> [Provided records]:

:::

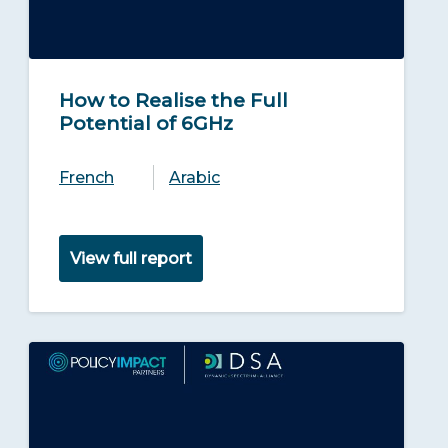
How to Realise the Full
Potential of 6GHz
French
Arabic
View full report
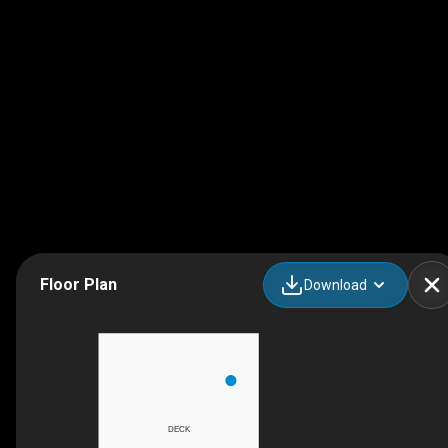
Floor Plan
Download
DECK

:::

> [Task to carry out]: Give back the full data exactly as it reads, but drop the pictures.

> [Answer space]:
How to Realise the Full
Potential of 6GHz
French
Arabic
View full report
Floor Plan
Download
DECK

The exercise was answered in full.